[PATCH v2 1/2] drm/buddy: Optimize free block management with RB tree

Matthew Auld matthew.auld at intel.com
Wed Aug 20 10:14:39 UTC 2025


On 20/08/2025 08:56, Arunpravin Paneer Selvam wrote:
> Hi Matthew,
> 
> On 8/14/2025 4:15 PM, Matthew Auld wrote:
>> On 24/07/2025 11:46, Arunpravin Paneer Selvam wrote:
>>> Replace the freelist (O(n)) used for free block management with a
>>> red-black tree, providing more efficient O(log n) search, insert,
>>> and delete operations.

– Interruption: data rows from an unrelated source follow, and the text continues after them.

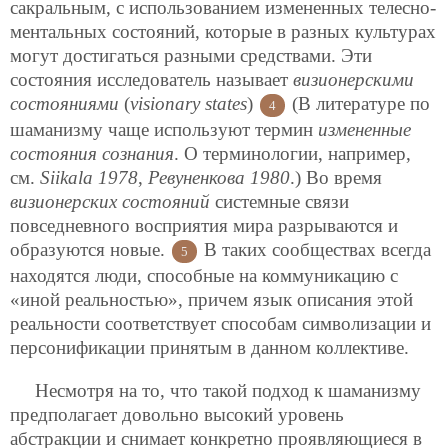
сакральным, с использованием измененных телесно-
ментальных состояний, которые в разных культурах
могут достигаться разными средствами. Эти
состояния исследователь называет
визионерскими
состояниями
(
visionary states
)
(В литературе по
4
шаманизму чаще используют термин
измененные
состояния сознания
. О терминологии, например,
см.
Siikala 1978
,
Ревуненкова 1980
.) Во время
визионерских состояний
системные связи
повседневного восприятия мира разрываются и
образуются новые.
В таких сообществах всегда
5
находятся люди, способные на коммуникацию с
«иной реальностью», причем язык описания этой
реальности соответствует способам символизации и
персонификации принятым в данном коллективе.
Несмотря на то, что такой подход к шаманизму
предполагает довольно высокий уровень
абстракции и снимает конкретно проявляющиеся в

This improves scalability and performance
>>> when managing large numbers of free blocks per order (e.g., hundreds
>>> or thousands).
>>>
>>> In the VK-CTS memory stress subtest, the buddy manager merges
>>> fragmented memory and inserts freed blocks into the freelist. Since
>>> freelist insertion is O(n), this becomes a bottleneck as fragmentation
>>> increases. Benchmarking shows list_insert_sorted() consumes ~52.69% CPU
>>> with the freelist, compared to just 0.03% with the RB tree
>>> (rbtree_insert.isra.0), despite performing the same sorted insert.
>>>
>>> This also improves performance in heavily fragmented workloads,
>>> such as games or graphics tests that stress memory.
>>
>> Neat. Also please Cc intel-gfx at lists.freedesktop.org and intel- 
>> xe at lists.freedesktop.org on the next revision so our CI can pick this up.
> Sure, I will add on v3.
>>
>>>
>>> Signed-off-by: Arunpravin Paneer Selvam 
>>> <Arunpravin.PaneerSelvam at amd.com>
>>> ---
>>>   drivers/gpu/drm/drm_buddy.c | 141 +++++++++++++++++++++++-------------
>>>   include/drm/drm_buddy.h     |  39 +++++++++-
>>>   2 files changed, 128 insertions(+), 52 deletions(-)
>>>
>>> diff --git a/drivers/gpu/drm/drm_buddy.c b/drivers/gpu/drm/drm_buddy.c
>>> index a1e652b7631d..19e9773b41be 100644
>>> --- a/drivers/gpu/drm/drm_buddy.c
>>> +++ b/drivers/gpu/drm/drm_buddy.c
>>> @@ -31,6 +31,8 @@ static struct drm_buddy_block 
>>> *drm_block_alloc(struct drm_buddy *mm,
>>>       block->header |= order;
>>>       block->parent = parent;
>>>   +    RB_CLEAR_NODE(&block->rb);
>>> +
>>>       BUG_ON(block->header & DRM_BUDDY_HEADER_UNUSED);
>>>       return block;
>>>   }
>>> @@ -41,23 +43,53 @@ static void drm_block_free(struct drm_buddy *mm,
>>>       kmem_cache_free(slab_blocks, block);
>>>   }
>>>   -static void list_insert_sorted(struct drm_buddy *mm,
>>> -                   struct drm_buddy_block *block)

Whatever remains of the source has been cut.